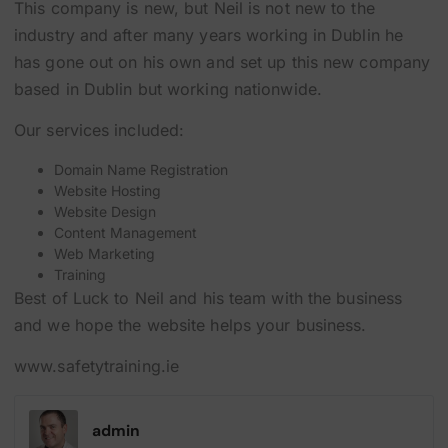
This company is new, but Neil is not new to the
industry and after many years working in Dublin he
has gone out on his own and set up this new company
based in Dublin but working nationwide.
Our services included:
Domain Name Registration
Website Hosting
Website Design
Content Management
Web Marketing
Training
Best of Luck to Neil and his team with the business
and we hope the website helps your business.
www.safetytraining.ie
admin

•••••

Exercise aim
Lines with the word "Neil" in the data need counting; report the count alone.

Answer to this exercise
2